Debt buyback idea gains ground in Greek bailout: source
BRUSSELS | Thu Jul 21, 2011 4:44am EDT
BRUSSELS (Reuters) - A buyback of Greek debt is the only form of private sector involvement in the second Greek bailout that has a chance of not triggering a downgrade to a selective default rating of Greek debt, a
euro zone source said.
Euro zone sources close to talks on Thursday on the second Greek bailout said the buyback idea was one of the main options now under consideration.
"On all of the other options so far, the verdict is very clear -- it will lead to selective default, while for the debt buyback -- it is not so sure," one euro zone official said.
"It appears that there is way to organize the buyback that would not lead to a selective default and obviously, if that is the case, that is the way of involving the private sector, which we should support," the source said.
"The fact that the ECB has done it openly for months and nobody has raised the question of selective default shows it is possible to do this kind of operation without triggering a selective default," the source said.
The ECB has bought bonds of
Greece, Ireland and Portugal on the secondary market to put a floor under the prices of those bonds.

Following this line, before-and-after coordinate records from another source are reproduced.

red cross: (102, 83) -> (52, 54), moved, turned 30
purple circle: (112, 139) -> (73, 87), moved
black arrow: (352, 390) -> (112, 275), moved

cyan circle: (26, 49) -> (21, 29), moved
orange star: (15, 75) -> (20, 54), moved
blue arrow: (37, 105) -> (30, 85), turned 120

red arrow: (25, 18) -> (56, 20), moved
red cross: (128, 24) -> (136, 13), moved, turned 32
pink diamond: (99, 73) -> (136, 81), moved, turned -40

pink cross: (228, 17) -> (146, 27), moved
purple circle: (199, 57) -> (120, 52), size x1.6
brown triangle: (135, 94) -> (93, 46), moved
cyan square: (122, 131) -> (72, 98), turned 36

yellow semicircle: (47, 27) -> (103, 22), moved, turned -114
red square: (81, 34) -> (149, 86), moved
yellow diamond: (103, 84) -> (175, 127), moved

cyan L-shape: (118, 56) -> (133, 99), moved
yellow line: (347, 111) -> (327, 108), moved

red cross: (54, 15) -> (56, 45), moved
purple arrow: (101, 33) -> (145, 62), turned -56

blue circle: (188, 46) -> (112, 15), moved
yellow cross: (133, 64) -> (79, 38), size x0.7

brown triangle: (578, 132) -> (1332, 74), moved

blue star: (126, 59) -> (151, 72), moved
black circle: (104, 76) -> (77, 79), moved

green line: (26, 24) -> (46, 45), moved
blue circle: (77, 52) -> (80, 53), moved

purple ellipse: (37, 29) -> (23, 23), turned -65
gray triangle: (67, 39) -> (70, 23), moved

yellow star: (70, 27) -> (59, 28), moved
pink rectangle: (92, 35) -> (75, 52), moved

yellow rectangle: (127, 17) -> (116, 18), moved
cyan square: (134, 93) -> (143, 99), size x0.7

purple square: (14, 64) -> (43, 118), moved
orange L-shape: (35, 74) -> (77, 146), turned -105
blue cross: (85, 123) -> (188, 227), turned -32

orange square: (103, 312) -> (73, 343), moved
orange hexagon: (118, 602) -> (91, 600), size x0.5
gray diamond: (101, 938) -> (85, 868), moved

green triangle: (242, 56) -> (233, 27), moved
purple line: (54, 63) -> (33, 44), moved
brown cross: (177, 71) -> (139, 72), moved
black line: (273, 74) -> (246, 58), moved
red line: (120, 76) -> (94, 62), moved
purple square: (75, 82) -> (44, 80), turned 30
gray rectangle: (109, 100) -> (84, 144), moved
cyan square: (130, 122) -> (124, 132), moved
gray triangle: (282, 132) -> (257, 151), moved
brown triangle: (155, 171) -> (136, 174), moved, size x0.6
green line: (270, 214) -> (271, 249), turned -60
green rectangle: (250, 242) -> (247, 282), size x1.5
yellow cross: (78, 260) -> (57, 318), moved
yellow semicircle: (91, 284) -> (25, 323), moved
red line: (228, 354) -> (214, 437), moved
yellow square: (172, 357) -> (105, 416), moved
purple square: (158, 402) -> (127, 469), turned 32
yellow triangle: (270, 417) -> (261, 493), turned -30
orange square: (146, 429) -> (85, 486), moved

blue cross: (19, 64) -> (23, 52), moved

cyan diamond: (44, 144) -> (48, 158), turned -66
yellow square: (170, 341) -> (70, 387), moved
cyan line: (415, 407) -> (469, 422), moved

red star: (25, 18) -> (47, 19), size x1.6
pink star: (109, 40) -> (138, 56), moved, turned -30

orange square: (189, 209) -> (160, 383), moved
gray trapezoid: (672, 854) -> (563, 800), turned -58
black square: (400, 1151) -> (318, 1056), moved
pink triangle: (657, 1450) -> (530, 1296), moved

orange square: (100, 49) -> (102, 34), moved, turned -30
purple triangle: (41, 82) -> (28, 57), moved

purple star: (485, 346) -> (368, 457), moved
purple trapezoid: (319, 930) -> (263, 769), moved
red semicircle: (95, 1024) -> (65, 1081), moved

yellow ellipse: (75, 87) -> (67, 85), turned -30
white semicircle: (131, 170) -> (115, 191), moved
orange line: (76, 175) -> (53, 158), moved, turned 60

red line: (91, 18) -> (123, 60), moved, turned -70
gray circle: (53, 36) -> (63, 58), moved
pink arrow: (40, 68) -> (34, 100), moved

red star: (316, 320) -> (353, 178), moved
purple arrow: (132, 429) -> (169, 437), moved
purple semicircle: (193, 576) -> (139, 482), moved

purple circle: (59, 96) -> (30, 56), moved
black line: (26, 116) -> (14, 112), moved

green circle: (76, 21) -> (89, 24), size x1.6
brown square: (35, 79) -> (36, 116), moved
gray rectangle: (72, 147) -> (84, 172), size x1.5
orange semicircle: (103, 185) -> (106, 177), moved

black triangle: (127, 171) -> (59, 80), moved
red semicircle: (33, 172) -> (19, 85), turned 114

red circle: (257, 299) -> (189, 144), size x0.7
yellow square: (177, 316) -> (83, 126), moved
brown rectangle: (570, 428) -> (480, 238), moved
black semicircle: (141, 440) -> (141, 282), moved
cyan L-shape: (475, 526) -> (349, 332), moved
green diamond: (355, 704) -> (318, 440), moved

Asked how such a buyback could be organized, the official, who asked not to be identified, said:
"We will have a little bit of time to organize it -- it would be structured in such a way that we would get the expected results in terms of involvement of investors and at the same time it would not destabilize
markets," the source said.
"We have a fairly good idea about the amounts of Greek
bonds outstanding in the private sector and the market value we would add a little premium to that. If you do that you can get a fairly substantial amount," the official said.
Asked if such an operation could reduce Greek debt by about a third, the source said:
"One third of the debt would be a little bit ambitious."
The source said the German idea of investors swapping their Greek bonds for paper with longer maturity was also one of the mainstream options, but that it was certain that would trigger a downgrade to a selective default rating.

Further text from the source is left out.